NEW YORK (AP) — Wheat prices continued their two-week slide Wednesday, as traders speculated that good weather in the U.S. and abroad would lead to a bumper crop.
Wheat for December delivery fell 2.75 cents, or 0.4 percent, to $6.325 a bushel. Prices have been falling since Oct. 23.
Wheat is being hit on two fronts, said Art Liming, a commodities specialist with Citigroup. There has been "excellent weather" in Russia and the Ukraine — two large grain exporters. In the U.S. Midwest, the grain crop "is probably in the best condition it's been in several years."
Other agricultural commodities were mixed. December corn fell 4 cents, or 0.9 percent, to $4.2125 a bushel. January soybeans rose 4.75 cents, or 0.4 percent, to $12.55 a bushel.

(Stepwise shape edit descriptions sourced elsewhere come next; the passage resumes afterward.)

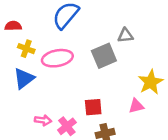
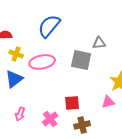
gray square: (104, 56) -> (81, 60), turned 35
pink arrow: (43, 120) -> (20, 114), moved, turned 104

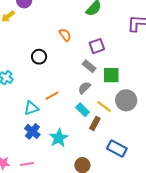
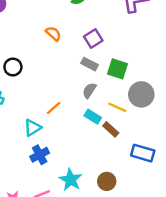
black circle: (39, 57) -> (13, 67), moved
green square: (111, 75) -> (117, 69), turned 30
brown rectangle: (95, 123) -> (111, 129), turned -64
blue cross: (32, 131) -> (40, 155), turned 35
cyan star: (59, 138) -> (71, 180), moved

The Department of Agriculture will release its closely-watched "World Agricultural Supply and Demand Estimates" report on Friday, which could affect corn and soybean prices. The report was delayed due to the partial government shutdown last month.
In metals, gold for December delivery rose $9.70, or 0.7 percent, to $1,317.80 an ounce.
Other metals prices were mixed. Silver rose 13 cents, 0.6 percent, to $21.77 an ounce and December high-grade copper fell 2 cents, or 0.7 percent, to $3.237 a pound.
December palladium rose $14.05, or 1.9 percent to $764.35 an ounce and January platinum was up $17.40, or 1.2 percent, to $1,467.40 an ounce.
In energy, crude oil for December delivery rose $1.43, or 1.5 percent, to $94.80 on the New York Mercantile Exchange.
Wholesale gasoline was up 3 cents, or 1.3 percent, to $2.548 a gallon. Heating oil rose less than a cent to $2.87 a gallon and natural gas was up 3 cents, or 0.9 percent, to $3.498 per 1,000 cubic feet.